Can I ask a question? I have a diagnosis of adhd and during the diagnosis they said unofficially I ticked a lot of boxes for ASD. If I am invited out, even by friends, I accept and then I panic and dread it and don’t want to go, to the point of crying. It has to be somewhere I am familiar with or people I am used to or preferably both! Is this an ASD thing? Also, when I am more stressed in life the level
of sensory overwhelm I experience is insane! Like the barrier between me and sound falls down and everything hurts me on a level I can’t explain.
doea anyone feel like this? I feel like such an outlier at times

It's common for people to be autistic and have ADHD. I am one of those people. I had my autism assessment and diagnosis first, then after a few years during which time I was mentally unwell and incorrectly diagnosed with depression and medicated for depression which made me much worse I had an assessment and diagnosis for ADHD.

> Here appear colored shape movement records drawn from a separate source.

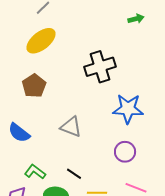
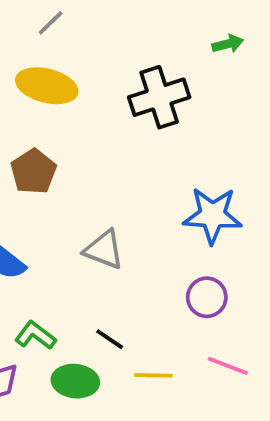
yellow ellipse: (41, 41) -> (47, 86), turned 52
black cross: (100, 67) -> (159, 97), moved

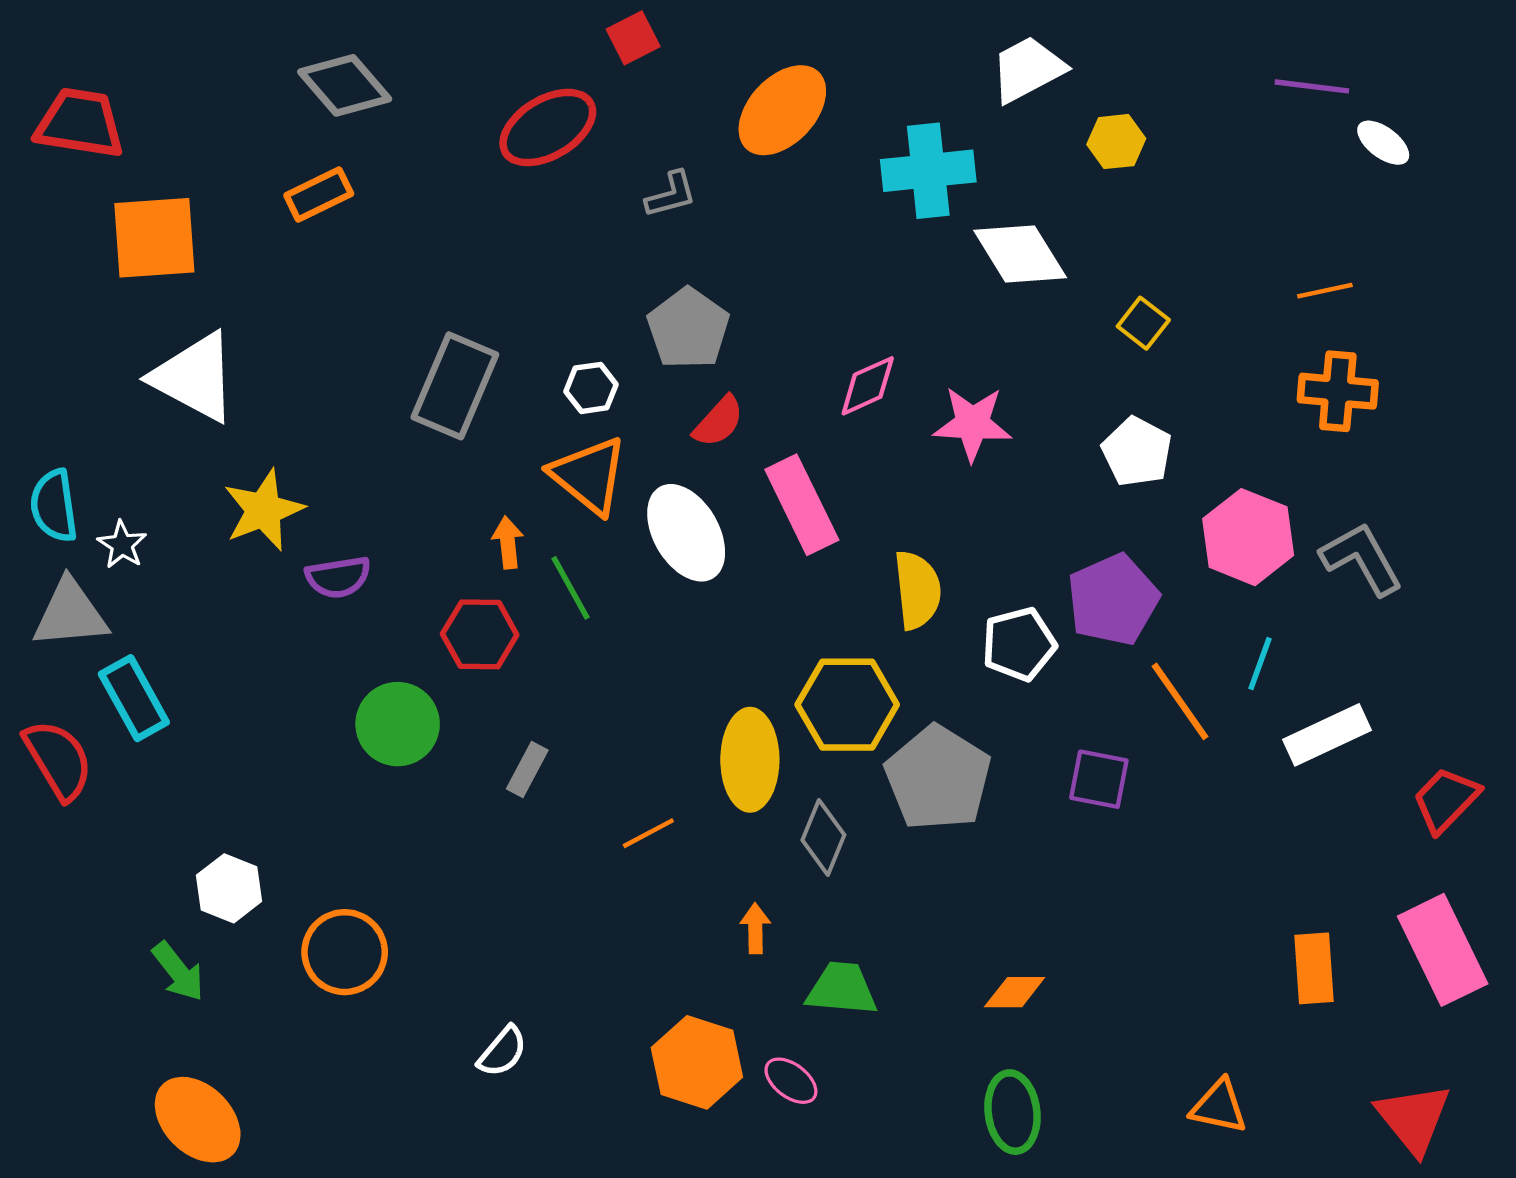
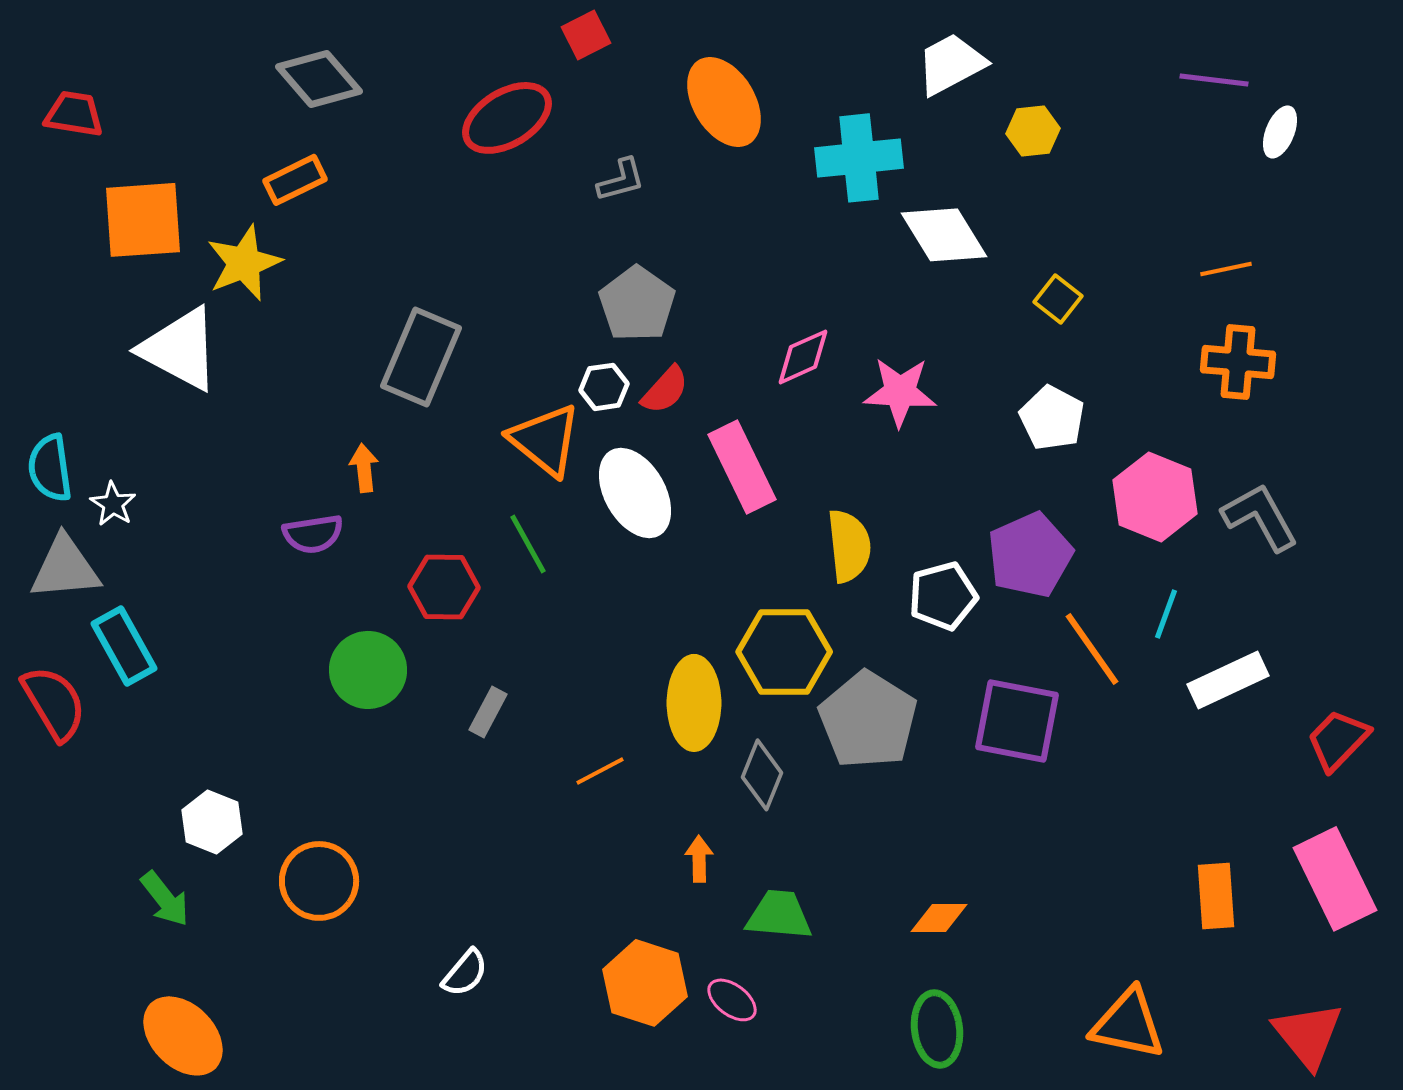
orange ellipse: (782, 110) -> (724, 102), turned -74
red trapezoid: (80, 123) -> (74, 114), size x0.7
white ellipse: (1383, 143) -> (1280, 132), turned 75
white hexagon: (591, 388) -> (604, 387), moved
yellow star: (264, 510) -> (244, 263), moved
orange arrow: (508, 543) -> (364, 468), moved
purple square: (1099, 779) -> (1017, 721), size x1.5
orange triangle: (1219, 1107) -> (1128, 1024), size x1.4

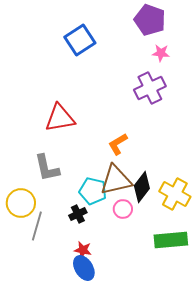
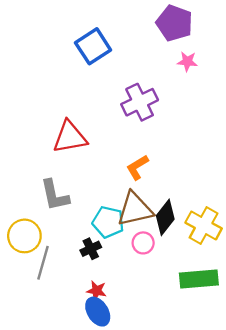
purple cross: (150, 88) -> (140, 102), moved

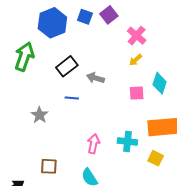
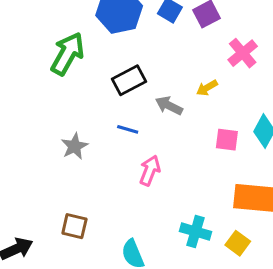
yellow arrow: (136, 60) -> (207, 88), moved
cyan cross: (127, 142) -> (195, 231), moved
pink arrow: (93, 144) -> (150, 171), moved

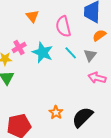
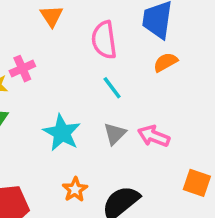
cyan star: (43, 52) -> (62, 133), moved
gray triangle: (90, 55) -> (115, 134), moved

Your struggles with being invited out, panicking, crying etc, I am the same. Or I should say 'I was the same'. I'm around 10 years post diagnosis and I do not accept invitations that I know will cause me stress/anxiety/meltdown. I just say thanks, but no thanks. If people don't like that, too bad.

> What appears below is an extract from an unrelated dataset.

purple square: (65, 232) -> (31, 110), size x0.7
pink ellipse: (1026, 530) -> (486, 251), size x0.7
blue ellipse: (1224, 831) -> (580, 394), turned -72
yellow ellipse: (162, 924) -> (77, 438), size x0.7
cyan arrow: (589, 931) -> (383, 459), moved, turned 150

Sensory issues are a large part of my life unfortunately. But again, post diagnosis, I made changes. I'm much kinder to myself, I recognise 'triggers' and situations that may cause sensory overwhelm and I try to manage these situations as best I can. Sometimes it's not always possible, but I will plan accordingly to allow myself downtime the day after. For example, I work from home and if I have to go into the office for a meeting or a training event, I will book the following day off work and do something I enjoy, or I will work but make sure that I have no online meetings.

Self management is vital to navigate the NT world.

LoveSandbanks · 23/07/2024 10:04

Clarice99 · 23/07/2024 07:55

Hi @SuziLikeSuziQ welcome to the thread. Language is important and I hope you don't mind me pointing out that you can't 'self-diagnose'. A diagnosis can only be given by someone qualified to do so. You can self-identify however.

A lot of us have struggled to get a diagnosis, so it's really important to recognise the difference.

There is research to indicate that those that self diagnose with autism are almost always found to be autistic by a qualified practitioner. For a lot of us the road to a formal diagnosis is simply too long so we don’t follow it but the lack of formal diagnosis makes no difference to our difficulties through life.

@SuziLikeSuziQ There are several of us on this thread without a formal diagnosis and I’ve been assured that we are still very welcome.

ZiggyZowie · 23/07/2024 10:06

dizzydizzydizzy · 18/07/2024 21:01

Ooohh helllllooo! Not sure if I ever saw the previous threads. I was diagnosed fairly recently in my mid 50s.

I seem to be having a big issue with friends these days . People who I think are friends dump me. Anyone else?

Yes !! I've had issues with friends since childhood.

Diagnosed in my 50 s. ,now 66

I have an autistic daughter,autistic brother and autistic nephew.

Used to always find making friends with boys much easier.